Monday 24 July 2017

'Crane flu' brings major Dublin building sites to a halt as row over pay worsens

 

'Crane drivers are key to the operation of major building sites and their absence brings nearly all work to a halt.' File photo: Iain White
'Crane drivers are key to the operation of major building sites and their absence brings nearly all work to a halt.' File photo: Iain White

Fearghal O'Connor

A huge number of crane drivers on some of Dublin's highest-profile building sites were simultaneously unavailable for work last week as a row over pay in the construction sector worsened.

As many as 80pc of crane drivers operating on sites in Dublin city did not show up for work last Tuesday bringing building work to a halt. The drivers were struck down by what sources described as "crane flu".

"The absent drivers seemed to have similar symptoms to the infamous Blue Flu which struck down Gardai almost two decades ago," said a construction industry source.

Many of the highest-profile building sites in Dublin's booming Docklands and elsewhere in the city were unable to function when the drivers did not show up for work.

Crane drivers are key to the operation of major building sites and their absence brings nearly all work to a halt.

Industrial unrest in the industry comes at a time when construction output - particularly in commercial and housing - has accelerated.

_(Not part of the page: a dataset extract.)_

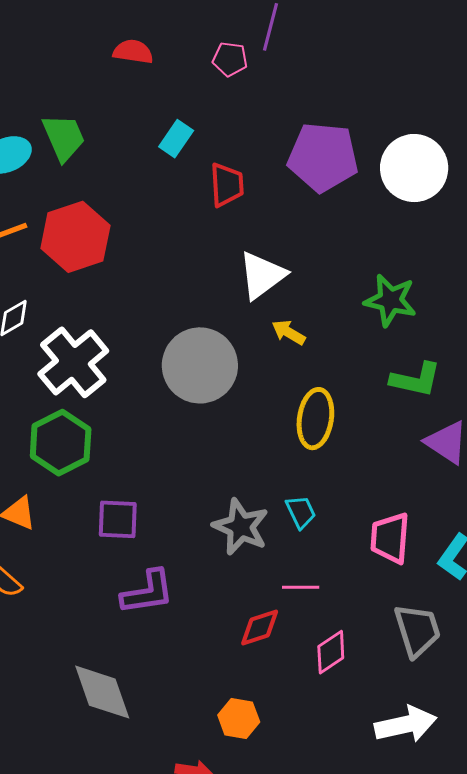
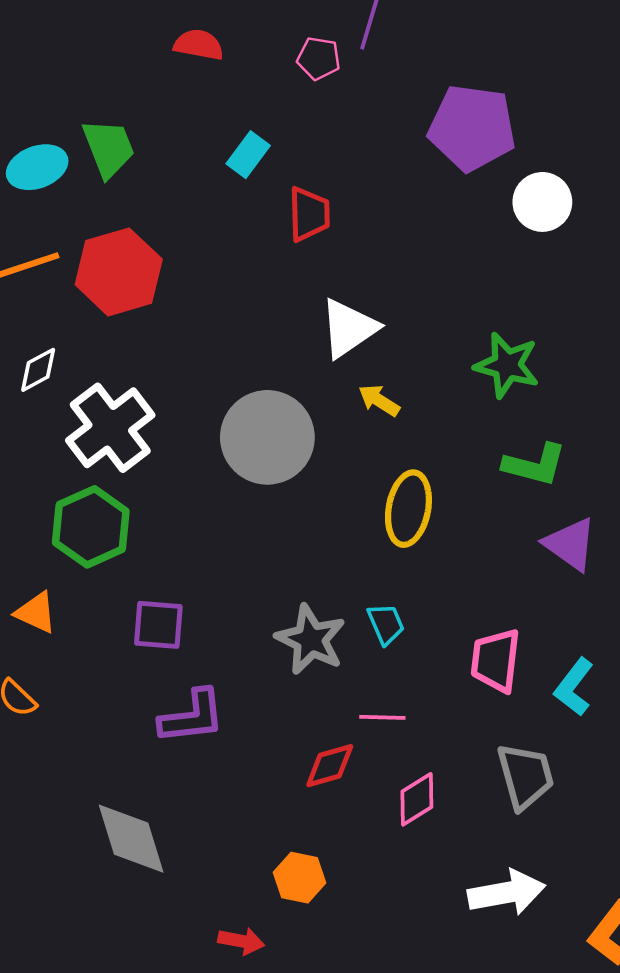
purple pentagon: (323, 157) -> (472, 128), moved
white circle: (414, 168) -> (542, 202), size x0.7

That has also led to an uplift in employment, with tower cranes multiplying across the city skyline. But last Tuesday's mass absenteeism came after many crane drivers changed trade union as a pay dispute threatened to escalate, it is understood.

Many were previously members of Siptu but were forced to bargain for pay on each individual building site after a registered employment agreement for construction was struck down in 2011. They had asked the trade union to lodge a general wage claim for €27 an hour but the union had not done so, according to sources.

The crane drivers then joined rival trade union Unite, which had agreed to progress the pay claim, although there is no suggestion that last Tuesday's crane flu outbreak was orchestrated by that trade union. When contacted, Unite did not take the opportunity to respond to queries on the dispute.

Other categories of construction worker are also understood to be contemplating a similar transition to Unite, a major blow to Siptu's construction sector.

Banksmen - workers who direct crane drivers via radio from the ground - are now also in discussions about their own wage levels and union representation, according to sources.